[Opening INPUT RECORDS section]
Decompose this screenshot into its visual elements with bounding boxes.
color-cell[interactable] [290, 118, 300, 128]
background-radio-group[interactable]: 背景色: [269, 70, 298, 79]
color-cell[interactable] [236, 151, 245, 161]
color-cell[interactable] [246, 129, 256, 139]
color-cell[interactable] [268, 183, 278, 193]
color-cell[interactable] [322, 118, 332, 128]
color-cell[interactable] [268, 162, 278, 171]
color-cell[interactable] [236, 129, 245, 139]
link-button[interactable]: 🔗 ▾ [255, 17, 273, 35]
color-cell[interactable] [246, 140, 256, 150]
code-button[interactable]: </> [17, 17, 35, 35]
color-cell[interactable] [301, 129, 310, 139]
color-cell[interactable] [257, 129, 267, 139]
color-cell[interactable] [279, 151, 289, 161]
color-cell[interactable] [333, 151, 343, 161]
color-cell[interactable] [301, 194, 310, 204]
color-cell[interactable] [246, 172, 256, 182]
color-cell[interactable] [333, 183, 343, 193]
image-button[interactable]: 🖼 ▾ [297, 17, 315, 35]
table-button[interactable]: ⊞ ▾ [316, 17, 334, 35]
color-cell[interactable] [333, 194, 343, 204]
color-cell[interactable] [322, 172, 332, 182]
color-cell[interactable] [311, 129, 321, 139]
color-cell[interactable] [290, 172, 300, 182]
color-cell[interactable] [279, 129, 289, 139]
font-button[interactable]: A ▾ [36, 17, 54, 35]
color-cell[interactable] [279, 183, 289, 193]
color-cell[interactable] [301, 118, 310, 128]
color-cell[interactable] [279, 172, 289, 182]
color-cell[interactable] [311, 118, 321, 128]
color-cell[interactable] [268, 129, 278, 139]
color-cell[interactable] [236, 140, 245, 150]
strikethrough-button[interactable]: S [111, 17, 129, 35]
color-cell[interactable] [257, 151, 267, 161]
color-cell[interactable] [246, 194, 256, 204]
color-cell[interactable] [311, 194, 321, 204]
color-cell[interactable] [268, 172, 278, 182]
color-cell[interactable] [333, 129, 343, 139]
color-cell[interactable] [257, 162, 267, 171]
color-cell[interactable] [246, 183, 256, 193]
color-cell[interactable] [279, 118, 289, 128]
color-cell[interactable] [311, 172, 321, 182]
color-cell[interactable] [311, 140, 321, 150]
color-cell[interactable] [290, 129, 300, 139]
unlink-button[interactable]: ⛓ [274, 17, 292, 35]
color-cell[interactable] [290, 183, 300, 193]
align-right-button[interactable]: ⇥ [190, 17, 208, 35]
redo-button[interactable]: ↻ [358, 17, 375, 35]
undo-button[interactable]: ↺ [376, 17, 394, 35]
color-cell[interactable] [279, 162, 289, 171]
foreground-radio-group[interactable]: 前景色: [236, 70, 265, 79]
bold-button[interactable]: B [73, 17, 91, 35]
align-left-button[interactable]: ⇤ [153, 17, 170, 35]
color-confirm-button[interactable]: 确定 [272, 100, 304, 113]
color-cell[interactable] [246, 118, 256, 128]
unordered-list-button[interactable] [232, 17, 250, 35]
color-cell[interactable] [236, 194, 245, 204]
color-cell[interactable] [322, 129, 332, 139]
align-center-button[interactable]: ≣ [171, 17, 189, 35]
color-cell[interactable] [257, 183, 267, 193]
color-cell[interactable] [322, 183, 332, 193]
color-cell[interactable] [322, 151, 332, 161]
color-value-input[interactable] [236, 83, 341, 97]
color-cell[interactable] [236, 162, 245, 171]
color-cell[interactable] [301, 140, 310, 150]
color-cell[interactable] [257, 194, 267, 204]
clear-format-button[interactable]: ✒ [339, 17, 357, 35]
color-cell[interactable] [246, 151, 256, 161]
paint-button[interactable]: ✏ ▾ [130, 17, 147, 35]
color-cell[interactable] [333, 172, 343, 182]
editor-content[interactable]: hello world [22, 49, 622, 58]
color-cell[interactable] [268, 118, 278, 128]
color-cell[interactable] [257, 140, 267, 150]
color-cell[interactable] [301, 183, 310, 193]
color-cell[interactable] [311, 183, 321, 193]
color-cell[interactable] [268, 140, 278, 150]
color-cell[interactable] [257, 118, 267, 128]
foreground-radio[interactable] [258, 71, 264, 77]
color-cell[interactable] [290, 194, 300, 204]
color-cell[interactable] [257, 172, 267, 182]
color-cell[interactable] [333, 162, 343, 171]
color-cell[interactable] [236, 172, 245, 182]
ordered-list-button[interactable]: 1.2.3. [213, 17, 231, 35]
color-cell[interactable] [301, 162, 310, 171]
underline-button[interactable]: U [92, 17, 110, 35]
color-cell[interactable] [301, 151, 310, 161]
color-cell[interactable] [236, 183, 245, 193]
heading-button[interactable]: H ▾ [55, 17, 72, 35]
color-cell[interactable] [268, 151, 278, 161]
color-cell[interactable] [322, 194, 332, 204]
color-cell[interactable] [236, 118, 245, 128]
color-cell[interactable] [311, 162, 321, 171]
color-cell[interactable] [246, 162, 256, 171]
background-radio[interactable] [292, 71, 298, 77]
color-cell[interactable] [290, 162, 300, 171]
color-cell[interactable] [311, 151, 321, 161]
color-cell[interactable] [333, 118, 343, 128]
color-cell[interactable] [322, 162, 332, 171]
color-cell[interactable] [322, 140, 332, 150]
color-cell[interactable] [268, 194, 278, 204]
[Closing INPUT RECORDS section]
**EXERCISE REQUIREMENTS:** The answer must be one number, the count of lines above that hold the word "list".

**ANSWER TO THIS EXERCISE:** 2